No, you're definitely reading that right – Super Soviet Missile Mastar (misspelling intentional) weighs in at just 1.6MB; you could almost fit this one on a floppy disk, assuming anyone still used or cared about such things. Missile Mastar isn't a large or particularly enthralling game, but this free entry caught our eye for one very significant and worthwhile reason: it's developed by The Behemoth, the indie team responsible for the wonderful Castle Crashers and Alien Hominid, as well as the still-incoming BattleBlock Theater.

Super Soviet Missile Mastar began life as an Alien Hominid mini-game and later a Flash game, and now this universal iOS release brings the simple approach and ultra-retro, red-and-white aesthetic to both iPad and iPhone free of charge. Which isn't really a surprise – the entire game revolves around guiding a missile around birds and helicopters towards the United States, all crudely designed with giant, Atari-stylized pixels. It's a one-note experience, highlighted by gif-ready visuals of the Soviet pilot tossing up dual middle fingers after a successful detonation, but it's a pretty amusing trifle of an iOS game, not to mention potentially uncomfortable for conservative America. But it's all in good fun, of course.


Game: Who Wants to Be a Millionaire? 2011
Price: $2.99
Size: 60.2MB
Buy it now from the iTunes store: US

Who Wants to Be a Millionaire? has chugged along in syndication in the decade since its sensational original network run, and the familiar game show has proven popular with mobile gamers across a wide variety of iterations. So what makes this new iPad version special? Aside from being an affordably priced universal app that also works on iPhone, what sets the 2011 iteration apart from earlier releases is a significant shift in the way the game is played.

But it's not a change made exclusively for the sake of this game – the syndicated series actually shook up the rules last fall to stave off stagnation. Following the new approach, the first 10 multiple-choice trivia questions are assigned one of 10 randomized values between $500 and $25,000, with the final four questions climaxing towards the ultimate goal of winning a million bucks. Just three lifelines are available: you can skip a question twice, or poll the audience for their pick on any single question. Otherwise, Millionaire remains the same – simple, suspenseful, and sure to make you scream at your television when some buffoon flubs an easy question.

The iPad version lacks much of the fanfare of the televised version, but this attractive, low-frills app is an entertaining pick for trivia buffs looking to showcase their non-essential knowledge.
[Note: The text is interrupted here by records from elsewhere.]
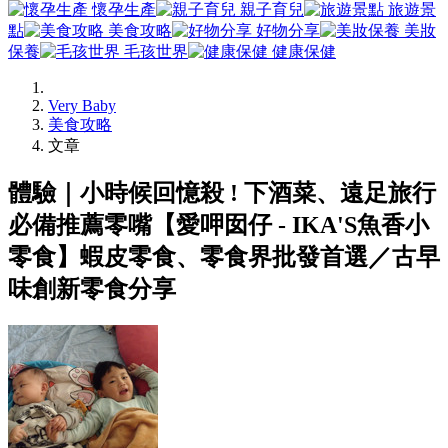
懷孕生產
親子育兒
旅遊景
點
美食攻略
好物分享
美妝
保養
毛孩世界
健康保健
Very Baby
美食攻略
文章
體驗｜小時候回憶殺 ! 下酒菜、遠足旅行
必備推薦零嘴【愛呷囡仔 - IKA'S魚香小
零食】蝦皮零食、零食界批發首選／古早
味創新零食分享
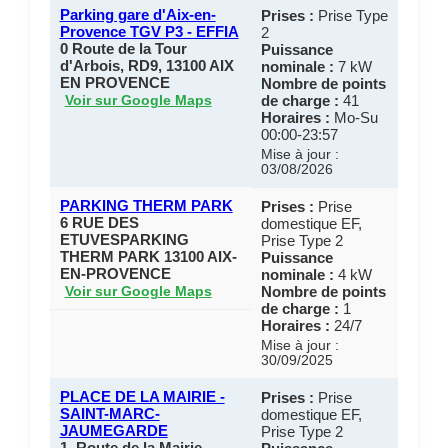
Parking gare d'Aix-en-
Prises :
Prise Type
Provence TGV P3 - EFFIA
2
0 Route de la Tour
Puissance
d'Arbois, RD9, 13100 AIX
nominale :
7 kW
EN PROVENCE
Nombre de points
de charge :
41
Voir sur Google Maps
Horaires :
Mo-Su
00:00-23:57
Mise à jour :
03/08/2026
PARKING THERM PARK
Prises :
Prise
6 RUE DES
domestique EF,
ETUVESPARKING
Prise Type 2
THERM PARK 13100 AIX-
Puissance
EN-PROVENCE
nominale :
4 kW
Nombre de points
Voir sur Google Maps
de charge :
1
Horaires :
24/7
Mise à jour :
30/09/2025
PLACE DE LA MAIRIE -
Prises :
Prise
SAINT-MARC-
domestique EF,
JAUMEGARDE
Prise Type 2
1, Route de la Mairie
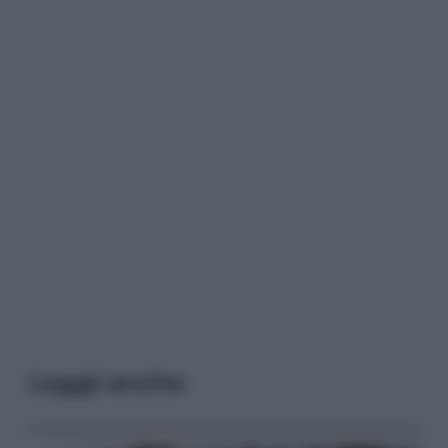
Leggi anche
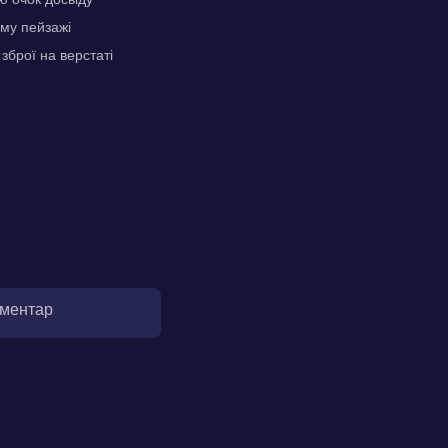
ому пейзажі
зброї на верстаті
оментар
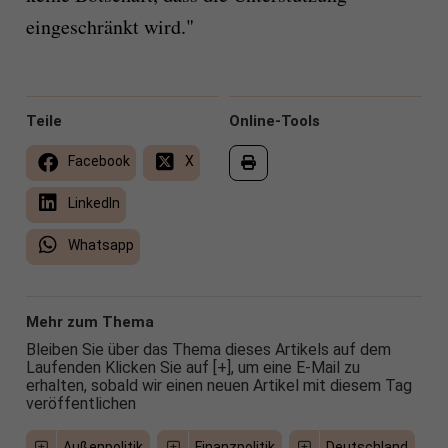
eingeschränkt wird."
Teile
Online-Tools
Facebook
X
LinkedIn
Whatsapp
Mehr zum Thema
Bleiben Sie über das Thema dieses Artikels auf dem
Laufenden Klicken Sie auf [+], um eine E-Mail zu
erhalten, sobald wir einen neuen Artikel mit diesem Tag
veröffentlichen
Außenpolitik
Finanzpolitik
Deutschland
It's a quick play, and with the form factor of the iPad, this is a great option for sitting on the couch with a friend or loved one and working together to solve the wide range of questions based on history, sports, pop culture, and more. Who Wants to Be a Millionaire? 2011 promises only about 1000 questions, though, so hopefully you won't notice any repeat questions anytime soon. But likely due to international rights issues – not to mention distinct currency – this version of the app is not available in the UK.